OPC UA Client-Server

• The command uaClientApplication removeInstanceCertificate has been renamed to removeOwnCertificate.
• The uaClientApplication removeOwnCertificates command now has an additional option, -me|-mustExist <bool>, specifying whether the certificate must be present in the certificate store.
• Added createOwnCertificate and validateOwnCertificate commands to the uaClientApplication command.
• Added option --certificateSubId|-csi <string> to uaClientApplication commands that work with the application instance certificate. The option allows to enter the certificate sub-id, in case the application uses multiple own instance certificates. In some cases there is --certificateSubIdPattern|-csip <string> option instead.
• Added listCertificateSubIds command to the uaClientApplication command.

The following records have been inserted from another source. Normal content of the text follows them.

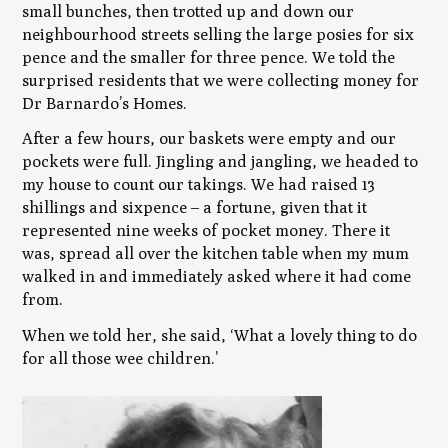
small bunches, then trotted up and down our
neighbourhood streets selling the large posies for six
pence and the smaller for three pence. We told the
surprised residents that we were collecting money for
Dr Barnardo’s Homes.
After a few hours, our baskets were empty and our
pockets were full. Jingling and jangling, we headed to
my house to count our takings. We had raised 13
shillings and sixpence – a fortune, given that it
represented nine weeks of pocket money. There it
was, spread all over the kitchen table when my mum
walked in and immediately asked where it had come
from.
When we told her, she said, ‘What a lovely thing to do
for all those wee children.’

The command finds and displays sub-ids of all application certificates in the certificate store.
• Added option --EndpointCertificateSubId|-ecsi <string> to commands that take OPC UA endpoint descriptor as an input. The option allows to enter the sub-id of the application instance certificate which will be used when establishing the connection.
• Added assureOwnCertificate command to the uaClientApplication command. The command assures presence of the instance certificate the application is currently configured to use.
• Added options to uaClientApplication createOwnCertificate and uaClientApplication validateOwnCertificate commands that allow you to parameterize the operation, such as choosing the minimum key size, or the certificate validity period in months.

All Command-Line Tools

• The .NET build configurations of the command-line tools now target .NET 7.
• In table output, values in columns with data of enumerated types are now automatically colorized, allowing quick visual distinction between the distinct enum values.

Examples

OPC UA Client-Server

• Added C# example showing how to set the validity period of the auto-generated application instance certificate.